Segment Open

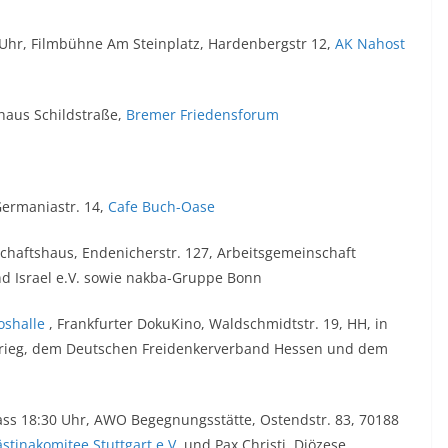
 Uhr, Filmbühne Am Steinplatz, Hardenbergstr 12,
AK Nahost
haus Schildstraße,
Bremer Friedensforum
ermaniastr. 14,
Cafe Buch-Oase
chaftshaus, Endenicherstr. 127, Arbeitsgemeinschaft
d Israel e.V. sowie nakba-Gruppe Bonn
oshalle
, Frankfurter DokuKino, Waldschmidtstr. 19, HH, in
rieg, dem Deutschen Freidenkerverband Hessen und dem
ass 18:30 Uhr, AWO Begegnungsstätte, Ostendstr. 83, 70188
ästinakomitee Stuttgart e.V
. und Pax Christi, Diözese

Segment Closed
Segment Open

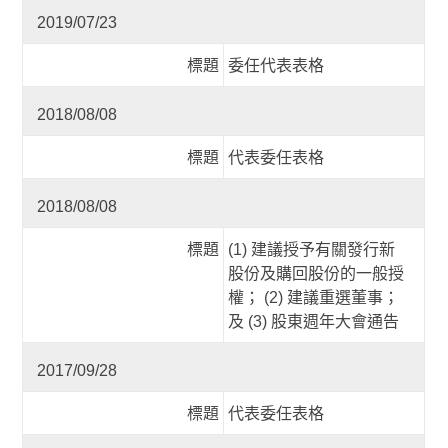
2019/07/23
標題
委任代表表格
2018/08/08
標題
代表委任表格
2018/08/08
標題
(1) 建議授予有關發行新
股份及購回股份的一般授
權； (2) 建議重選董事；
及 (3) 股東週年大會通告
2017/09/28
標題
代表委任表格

Segment Closed
Segment Open

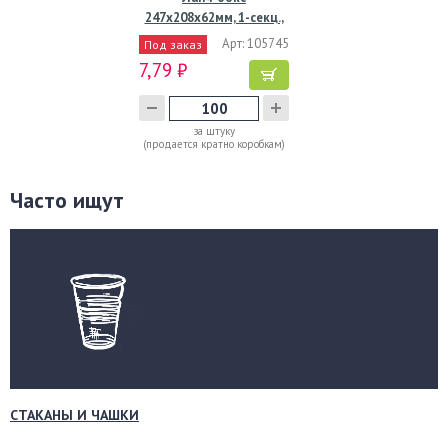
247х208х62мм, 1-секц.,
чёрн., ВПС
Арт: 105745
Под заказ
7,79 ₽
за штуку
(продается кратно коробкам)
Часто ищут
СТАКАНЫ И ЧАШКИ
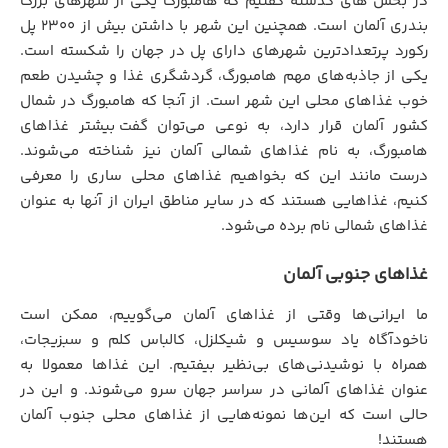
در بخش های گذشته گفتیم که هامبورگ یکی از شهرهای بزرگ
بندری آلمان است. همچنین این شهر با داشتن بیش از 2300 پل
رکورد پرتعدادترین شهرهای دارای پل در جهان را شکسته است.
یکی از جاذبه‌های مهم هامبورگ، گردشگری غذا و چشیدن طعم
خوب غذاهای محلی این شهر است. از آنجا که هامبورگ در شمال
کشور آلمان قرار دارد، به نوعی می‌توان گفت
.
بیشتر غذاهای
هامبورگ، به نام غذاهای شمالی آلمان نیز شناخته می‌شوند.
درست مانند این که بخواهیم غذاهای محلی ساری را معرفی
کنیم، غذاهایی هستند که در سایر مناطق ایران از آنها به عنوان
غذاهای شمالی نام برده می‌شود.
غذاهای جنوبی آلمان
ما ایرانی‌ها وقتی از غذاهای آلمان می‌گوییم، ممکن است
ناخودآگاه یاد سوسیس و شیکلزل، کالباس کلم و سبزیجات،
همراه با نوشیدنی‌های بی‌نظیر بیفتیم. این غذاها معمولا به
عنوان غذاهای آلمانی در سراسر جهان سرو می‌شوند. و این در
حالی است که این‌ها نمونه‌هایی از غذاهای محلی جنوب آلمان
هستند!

Segment Closed

> [Aim of the exercise]: Of the lines above, output exactly those from the line bearing "Uhr, Filmbühne Am" through the line bearing "Pax Christi, Diözese", inclusive.

> [Solution]:
 Uhr, Filmbühne Am Steinplatz, Hardenbergstr 12,
AK Nahost
haus Schildstraße,
Bremer Friedensforum
ermaniastr. 14,
Cafe Buch-Oase
chaftshaus, Endenicherstr. 127, Arbeitsgemeinschaft
d Israel e.V. sowie nakba-Gruppe Bonn
oshalle
, Frankfurter DokuKino, Waldschmidtstr. 19, HH, in
rieg, dem Deutschen Freidenkerverband Hessen und dem
ass 18:30 Uhr, AWO Begegnungsstätte, Ostendstr. 83, 70188
ästinakomitee Stuttgart e.V
. und Pax Christi, Diözese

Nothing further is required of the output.